It’s unconscionable that Stanford School of Medicine and the Freeman Spogli Institute hosted a conference in October led by architects of the disablement of 100 million people and the preventable deaths of tens of millions more. It’s even worse that University President Jonathan Levin lent institutional support by volunteering to make the opening remarks. It’s worse yet that the apparent success of this conference may have influenced President Donald Trump to tap at least two conference participants for top health posts.

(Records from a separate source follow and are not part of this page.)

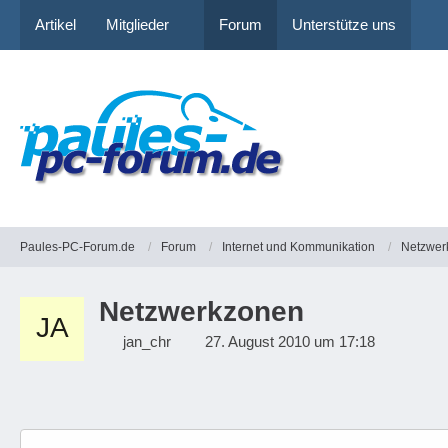
Artikel
Mitglieder
Forum
Unterstütze uns
Paules-PC-Forum.de
Forum
Internet und Kommunikation
Netzwer
Netzwerkzonen
jan_chr
27. August 2010 um 17:18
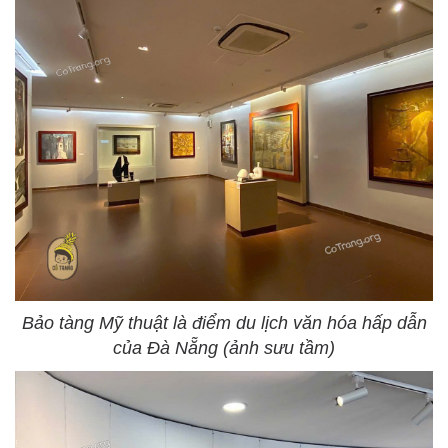
Bảo tàng Mỹ thuật là điểm du lịch văn hóa hấp dẫn
của Đà Nẵng (ảnh sưu tầm)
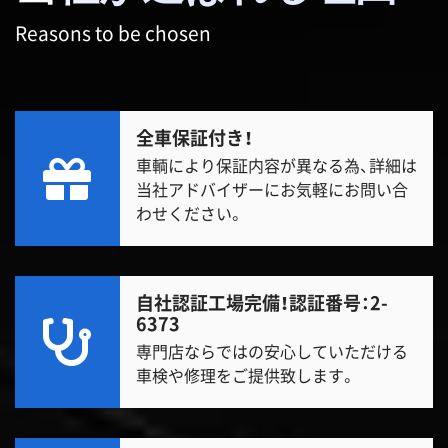
Reasons to be chosen
全車保証付き！
車輌により保証内容が異なる為、詳細は
当社アドバイザーにお気軽にお問い合
わせください。
自社認証工場完備！
認証番号：2-
6373
専門店ならではの安心していただける
車検や修理をご提供致します。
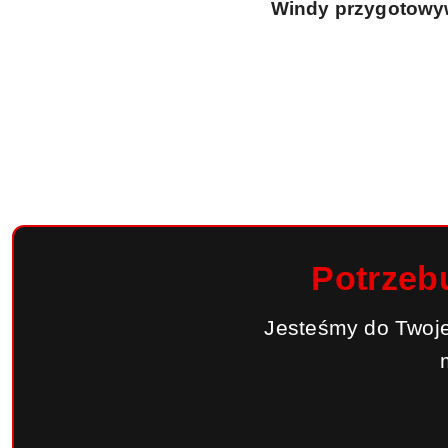
Windy przygotowywa
Potrzeb
Jesteśmy do Twoje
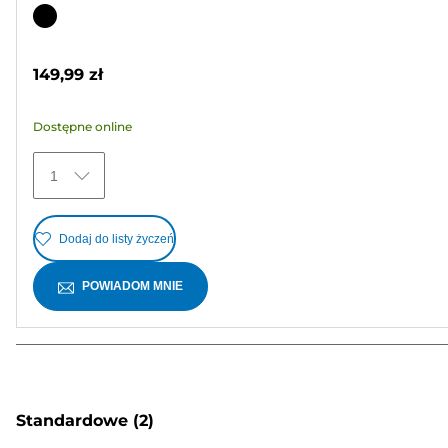
na
Wkład
5
kolorowy
gwiazdek.
149,99 zł
2
Recenzji
Dostępne online
1
Dodaj do listy życzeń
POWIADOM MNIE
Standardowe
(2)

Mass infection with SARS-CoV-2 has so far left an estimated 400,000,000 people worldwide with Long COVID — around a quarter of whom have become disabled — and continues to cost the global economy upward of $1 trillion every year. As one of the many Stanford alumni who have had their lives turned upside down by contracting Long COVID, I’m very disappointed that Stanford is legitimizing the views of those who have openly downplayed the suffering of people with Long COVID and advocated for the mass infection that continues to ruin lives like mine every day.
Stanford openly platformed COVID skeptics. Who are they?
The October conference featured the brain trust behind the “Great Barrington” hypothesis (see also Urgency of Normal, the Norfolk Group and the Brownstone Institute), which proposed in 2020 that societies could most quickly “resume life as normal” by infecting everyone as quickly as possible, under the assumption that herd immunity would end the pandemic. As it turned out, their hypothesis was false — herd immunity to SARS-CoV-2 is impossible, and almost five years later, the pandemic rages on. Despite the U.S. population supposedly having long attained the benefits of widespread immunity, COVID is still one of the leading causes of death in the U.S., and at least 100,000 Americans are currently getting Long COVID every week.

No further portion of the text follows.